Lane doesn’t address just what form that lobbying should take. When public employees have been forbidden from collective bargaining, they’ve been known to strike, however illegal that may be. It’s certainly the path that Chinese employees of state-owned and –supported companies have taken in recent years. In the U.S., before they were allowed to bargain collectively, it was the path taken by a range of public-sector workers, including the cops in Boston and the sanitation workers in Memphis. When such actions are illegal, it goes without saying that no worker is legally compelled to support them, as they are compelled to support their unions for collective bargaining purposes when collective bargaining is legal, and when their unions have won the support of a majority of their co-workers and are engaged in negotiating and administering a contract. Of course, workers strike when collective bargaining is legal, too, but those strikes are confined to periods when they’re working without contracts. Strikes also tend to be less intense, and their repression less violent, when they’re legally permissible.

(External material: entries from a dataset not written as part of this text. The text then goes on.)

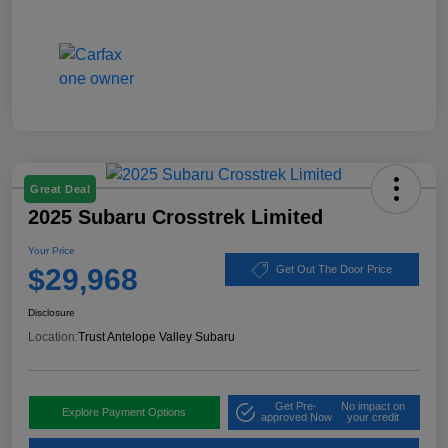
Great Deal
2025 Subaru Crosstrek Limited
Your Price
$29,968
Get Out The Door Price
Disclosure
Location:
Trust Antelope Valley Subaru
Get Pre-
No impact on
Explore Payment Options
approved Now
your credit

These are contingencies Lane doesn’t address. We may infer, I suppose, that he thinks public employees should be as forbidden from striking as they would be from bargaining collectively. But he should know that workers banded together usually don’t win anything save through collective bargaining or striking, and that sooner or later, workers denied the right to bargain collectively will go in for work stoppages and the like. It’s not clear if Lane is okay with that, or if he thinks such strikes should be suppressed, if needs be by force.
Lane also takes issue with my last week’s column in defense of public employee unions and its “argument … that public-employee unions, with their large campaign donations and political staffs, have become ‘the all-around linchpin of the modern Democratic Party’ and the progressive causes for which it stands.” In fact, the reason the Democratic Party takes progressive stands is often due to union pressure on issues that actually have little or nothing to do with the interests of unions. The AFL-CIO, for instance, began calling for the legalization of undocumented immigrants in 1999, well before it became the Democrats’ priority, and the Service Employees International Union has funded and organized many pro-immigrant campaigns. Unions, both public and private, played a key role in the fight to better regulate Wall Street, and the campaign to eliminate the cloture requirement to confirm presidential nominees and pass legislation in the Senate. No organizations can even approach the record of unions in turning out minority and working-class voters in elections. Without such efforts, it’s hard to envision how progressive legislation of any kind could be enacted.
For all that we may differ on collective bargaining for public employees, however, I note with some hope that Lane affirms the importance of collective bargaining in the private sector. In recent decades, as Lane must surely know, private-sector employers confronting the efforts of their employees to unionize have violated the law with complete and increasing impunity in their usually successful efforts to thwart their workers’ wishes. I welcome, then, Lane’s affirmation of this fundamental American right, and look forward to his joining me and others who seek to reform labor law and stiffen the penalties for employer violations, so that workers can join unions without fear of being fired. See you on the barricades, Chuck.